Farage responded by saying that Ukip had run the “wrong campaign”, although after all the questions raised over Nuttall’s integrity, Farage probably meant the wrong candidate.

Meanwhile O’Flynn has blamed the Tories, saying: “The truth in Stoke is not that Lab was too strong – its total vote was very poor – but that the Tory share proved impervious to a squeeze.”

In other words, UKIP was totally relying on Tory votes switching to them, which strikes me as misunderstanding the electorate. Tory voters are often passionate Remainers, the same as Labour voters. Meanwhile, many Tory and Labour voters are not too concerned either way.

So the UKIP momentum has been derailed, while their party strategist clearly has better things to move onto, and their former leader slags them all off, and the party supporters take to Twitter to tell Nuttall why he has to go, and the stormy weather moves off towards the continent. It’s fairly safe to describe UKIP is a spent force. The question for now  is, what does this mean for Labour?

The latest polling research by John Curtis breaks apart the story that northern Labour strongholds voted Leave. It seems that 63 per cent of our voters voted Remain nationwide, with 58 per cent in the northern strongholds. The Leave votes were primarily from other parties, or people who don’t normally vote. On this basis, many Labour Remainers must be looking at Labour and wondering if they’ve been cheated.

Add to this the latest YouGov polling, that demonstrates the largest single group of all voters are centrist Remainers, then it does raise the question of how Labour ended up positioning itself in such a place. The position that we vacated and the Lib Dems have stepped into, is far larger than anyone envisaged.

In Stoke, Gareth Snell probably struck the right note. He is a passionate Remainer, but accepts the de facto situation. Whether the outcome would have been different if Labour had voted against article 50 is impossible to say.

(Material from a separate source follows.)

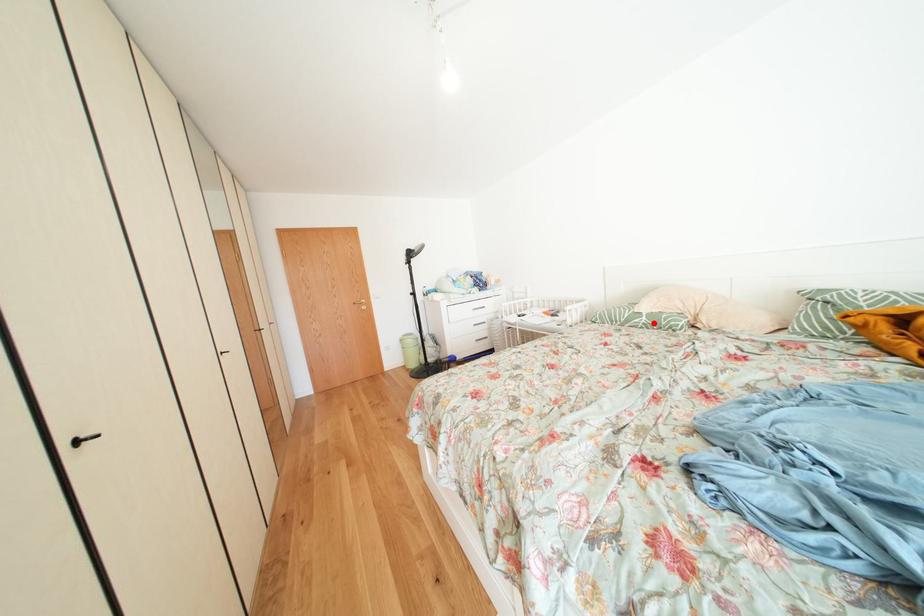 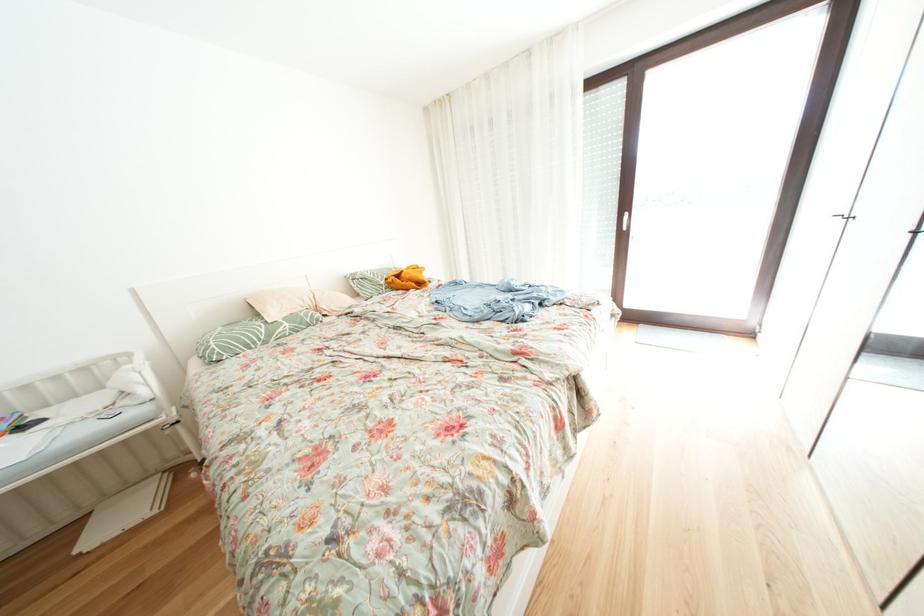 Find the pixel in the second image that matches the highlighted location in the first image.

The big problem for Labour is that Jeremy Corbyn has positioned us to fall between two stools. If Brexit turns into a disaster, we won’t get credit because we didn’t oppose it. If Brexit is a success we won’t get credit for having supported it.

The Labour leader would be wise to adopt a similar position to Snell, but with one addition, that if there was a significant change in public opinion we would be quick to urge the abandonment of the Brexit policy.

Only by shifting to a sceptical view will we have a chance of a soft landing when the outcome of this Brexit business unfolds. This small but significant change in Labour policy would be wise – and on the evidence of last night is increasingly necessary.